▸ **DIRECTIONS FOR THIS TASK**
Write out the records again exactly. Nothing should be dropped.

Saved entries
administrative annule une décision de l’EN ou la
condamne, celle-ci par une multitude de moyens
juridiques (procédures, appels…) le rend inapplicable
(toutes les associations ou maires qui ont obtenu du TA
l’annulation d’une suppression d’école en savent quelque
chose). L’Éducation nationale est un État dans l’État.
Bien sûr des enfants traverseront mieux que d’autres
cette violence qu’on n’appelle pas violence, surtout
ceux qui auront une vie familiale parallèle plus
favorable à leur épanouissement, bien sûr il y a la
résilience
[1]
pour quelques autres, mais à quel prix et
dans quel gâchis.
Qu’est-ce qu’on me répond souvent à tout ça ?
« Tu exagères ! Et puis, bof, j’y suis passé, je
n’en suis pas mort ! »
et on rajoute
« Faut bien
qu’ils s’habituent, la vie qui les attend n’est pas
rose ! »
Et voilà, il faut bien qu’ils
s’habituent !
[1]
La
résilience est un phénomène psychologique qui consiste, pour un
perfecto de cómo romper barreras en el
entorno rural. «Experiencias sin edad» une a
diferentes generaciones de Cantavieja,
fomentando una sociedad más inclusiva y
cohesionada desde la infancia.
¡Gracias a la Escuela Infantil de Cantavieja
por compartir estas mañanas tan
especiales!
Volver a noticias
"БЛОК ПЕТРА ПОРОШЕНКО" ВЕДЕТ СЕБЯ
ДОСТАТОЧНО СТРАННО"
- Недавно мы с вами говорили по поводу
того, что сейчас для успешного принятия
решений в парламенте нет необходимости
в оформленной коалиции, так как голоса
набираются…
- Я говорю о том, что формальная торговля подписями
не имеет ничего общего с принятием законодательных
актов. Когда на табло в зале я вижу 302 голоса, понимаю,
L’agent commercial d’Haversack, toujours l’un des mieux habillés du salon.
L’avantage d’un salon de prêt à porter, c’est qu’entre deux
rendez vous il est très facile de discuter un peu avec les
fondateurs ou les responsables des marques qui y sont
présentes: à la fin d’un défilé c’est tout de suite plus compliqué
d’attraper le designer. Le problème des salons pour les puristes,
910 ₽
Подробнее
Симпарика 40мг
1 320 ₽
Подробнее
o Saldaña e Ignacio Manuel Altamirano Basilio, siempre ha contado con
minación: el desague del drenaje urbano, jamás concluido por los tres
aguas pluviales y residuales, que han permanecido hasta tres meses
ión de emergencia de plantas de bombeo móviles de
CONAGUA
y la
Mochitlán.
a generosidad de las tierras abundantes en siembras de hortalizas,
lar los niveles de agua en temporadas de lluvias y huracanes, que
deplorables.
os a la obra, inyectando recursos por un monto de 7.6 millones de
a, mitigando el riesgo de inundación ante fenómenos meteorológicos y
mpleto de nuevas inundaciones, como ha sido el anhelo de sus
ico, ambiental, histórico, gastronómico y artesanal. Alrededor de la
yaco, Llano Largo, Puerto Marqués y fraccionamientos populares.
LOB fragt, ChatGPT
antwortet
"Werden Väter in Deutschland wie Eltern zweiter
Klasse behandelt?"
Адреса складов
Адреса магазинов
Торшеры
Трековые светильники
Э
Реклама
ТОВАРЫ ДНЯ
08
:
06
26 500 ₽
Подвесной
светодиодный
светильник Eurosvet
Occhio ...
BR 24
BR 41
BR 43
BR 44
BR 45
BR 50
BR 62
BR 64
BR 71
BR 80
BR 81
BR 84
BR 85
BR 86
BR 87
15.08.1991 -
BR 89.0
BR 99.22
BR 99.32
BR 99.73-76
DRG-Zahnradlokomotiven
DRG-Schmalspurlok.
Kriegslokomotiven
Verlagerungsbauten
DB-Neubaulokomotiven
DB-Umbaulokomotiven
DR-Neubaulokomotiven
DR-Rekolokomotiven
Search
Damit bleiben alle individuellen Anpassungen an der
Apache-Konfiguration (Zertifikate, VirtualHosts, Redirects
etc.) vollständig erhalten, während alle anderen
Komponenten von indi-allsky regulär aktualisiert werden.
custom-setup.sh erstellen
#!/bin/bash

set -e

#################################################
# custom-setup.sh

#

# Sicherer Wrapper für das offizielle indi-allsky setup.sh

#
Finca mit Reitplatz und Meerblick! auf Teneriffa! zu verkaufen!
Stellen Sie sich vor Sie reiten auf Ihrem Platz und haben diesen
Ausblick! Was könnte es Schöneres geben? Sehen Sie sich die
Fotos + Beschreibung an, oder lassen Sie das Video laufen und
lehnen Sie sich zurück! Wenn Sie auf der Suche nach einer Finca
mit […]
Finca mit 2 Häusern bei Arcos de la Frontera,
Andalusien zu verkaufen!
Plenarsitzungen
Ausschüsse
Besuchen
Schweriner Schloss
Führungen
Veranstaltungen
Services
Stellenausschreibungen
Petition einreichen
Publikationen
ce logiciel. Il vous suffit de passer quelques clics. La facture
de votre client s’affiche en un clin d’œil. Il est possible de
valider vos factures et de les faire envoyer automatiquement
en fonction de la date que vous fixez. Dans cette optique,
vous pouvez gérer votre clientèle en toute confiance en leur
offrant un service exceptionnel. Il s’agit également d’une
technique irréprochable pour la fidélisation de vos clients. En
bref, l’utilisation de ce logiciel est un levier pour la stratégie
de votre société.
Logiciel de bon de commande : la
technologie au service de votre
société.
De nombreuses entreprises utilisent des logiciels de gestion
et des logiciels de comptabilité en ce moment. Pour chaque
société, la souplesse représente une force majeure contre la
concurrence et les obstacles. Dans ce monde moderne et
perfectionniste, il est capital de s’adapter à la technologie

▸ **OUTPUT OF THE TASK**
administrative annule une décision de l’EN ou la
condamne, celle-ci par une multitude de moyens
juridiques (procédures, appels…) le rend inapplicable
(toutes les associations ou maires qui ont obtenu du TA
l’annulation d’une suppression d’école en savent quelque
chose). L’Éducation nationale est un État dans l’État.
Bien sûr des enfants traverseront mieux que d’autres
cette violence qu’on n’appelle pas violence, surtout
ceux qui auront une vie familiale parallèle plus
favorable à leur épanouissement, bien sûr il y a la
résilience
[1]
pour quelques autres, mais à quel prix et
dans quel gâchis.
Qu’est-ce qu’on me répond souvent à tout ça ?
« Tu exagères ! Et puis, bof, j’y suis passé, je
n’en suis pas mort ! »
et on rajoute
« Faut bien
qu’ils s’habituent, la vie qui les attend n’est pas
rose ! »
Et voilà, il faut bien qu’ils
s’habituent !
[1]
La
résilience est un phénomène psychologique qui consiste, pour un
perfecto de cómo romper barreras en el
entorno rural. «Experiencias sin edad» une a
diferentes generaciones de Cantavieja,
fomentando una sociedad más inclusiva y
cohesionada desde la infancia.
¡Gracias a la Escuela Infantil de Cantavieja
por compartir estas mañanas tan
especiales!
Volver a noticias
"БЛОК ПЕТРА ПОРОШЕНКО" ВЕДЕТ СЕБЯ
ДОСТАТОЧНО СТРАННО"
- Недавно мы с вами говорили по поводу
того, что сейчас для успешного принятия
решений в парламенте нет необходимости
в оформленной коалиции, так как голоса
набираются…
- Я говорю о том, что формальная торговля подписями
не имеет ничего общего с принятием законодательных
актов. Когда на табло в зале я вижу 302 голоса, понимаю,
L’agent commercial d’Haversack, toujours l’un des mieux habillés du salon.
L’avantage d’un salon de prêt à porter, c’est qu’entre deux
rendez vous il est très facile de discuter un peu avec les
fondateurs ou les responsables des marques qui y sont
présentes: à la fin d’un défilé c’est tout de suite plus compliqué
d’attraper le designer. Le problème des salons pour les puristes,
910 ₽
Подробнее
Симпарика 40мг
1 320 ₽
Подробнее
o Saldaña e Ignacio Manuel Altamirano Basilio, siempre ha contado con
minación: el desague del drenaje urbano, jamás concluido por los tres
aguas pluviales y residuales, que han permanecido hasta tres meses
ión de emergencia de plantas de bombeo móviles de
CONAGUA
y la
Mochitlán.
a generosidad de las tierras abundantes en siembras de hortalizas,
lar los niveles de agua en temporadas de lluvias y huracanes, que
deplorables.
os a la obra, inyectando recursos por un monto de 7.6 millones de
a, mitigando el riesgo de inundación ante fenómenos meteorológicos y
mpleto de nuevas inundaciones, como ha sido el anhelo de sus
ico, ambiental, histórico, gastronómico y artesanal. Alrededor de la
yaco, Llano Largo, Puerto Marqués y fraccionamientos populares.
LOB fragt, ChatGPT
antwortet
"Werden Väter in Deutschland wie Eltern zweiter
Klasse behandelt?"
Адреса складов
Адреса магазинов
Торшеры
Трековые светильники
Э
Реклама
ТОВАРЫ ДНЯ
08
:
06
26 500 ₽
Подвесной
светодиодный
светильник Eurosvet
Occhio ...
BR 24
BR 41
BR 43
BR 44
BR 45
BR 50
BR 62
BR 64
BR 71
BR 80
BR 81
BR 84
BR 85
BR 86
BR 87
15.08.1991 -
BR 89.0
BR 99.22
BR 99.32
BR 99.73-76
DRG-Zahnradlokomotiven
DRG-Schmalspurlok.
Kriegslokomotiven
Verlagerungsbauten
DB-Neubaulokomotiven
DB-Umbaulokomotiven
DR-Neubaulokomotiven
DR-Rekolokomotiven
Search
Damit bleiben alle individuellen Anpassungen an der
Apache-Konfiguration (Zertifikate, VirtualHosts, Redirects
etc.) vollständig erhalten, während alle anderen
Komponenten von indi-allsky regulär aktualisiert werden.
custom-setup.sh erstellen
#!/bin/bash

set -e

#################################################
# custom-setup.sh

#

# Sicherer Wrapper für das offizielle indi-allsky setup.sh

#
Finca mit Reitplatz und Meerblick! auf Teneriffa! zu verkaufen!
Stellen Sie sich vor Sie reiten auf Ihrem Platz und haben diesen
Ausblick! Was könnte es Schöneres geben? Sehen Sie sich die
Fotos + Beschreibung an, oder lassen Sie das Video laufen und
lehnen Sie sich zurück! Wenn Sie auf der Suche nach einer Finca
mit […]
Finca mit 2 Häusern bei Arcos de la Frontera,
Andalusien zu verkaufen!
Plenarsitzungen
Ausschüsse
Besuchen
Schweriner Schloss
Führungen
Veranstaltungen
Services
Stellenausschreibungen
Petition einreichen
Publikationen
ce logiciel. Il vous suffit de passer quelques clics. La facture
de votre client s’affiche en un clin d’œil. Il est possible de
valider vos factures et de les faire envoyer automatiquement
en fonction de la date que vous fixez. Dans cette optique,
vous pouvez gérer votre clientèle en toute confiance en leur
offrant un service exceptionnel. Il s’agit également d’une
technique irréprochable pour la fidélisation de vos clients. En
bref, l’utilisation de ce logiciel est un levier pour la stratégie
de votre société.
Logiciel de bon de commande : la
technologie au service de votre
société.
De nombreuses entreprises utilisent des logiciels de gestion
et des logiciels de comptabilité en ce moment. Pour chaque
société, la souplesse représente une force majeure contre la
concurrence et les obstacles. Dans ce monde moderne et
perfectionniste, il est capital de s’adapter à la technologie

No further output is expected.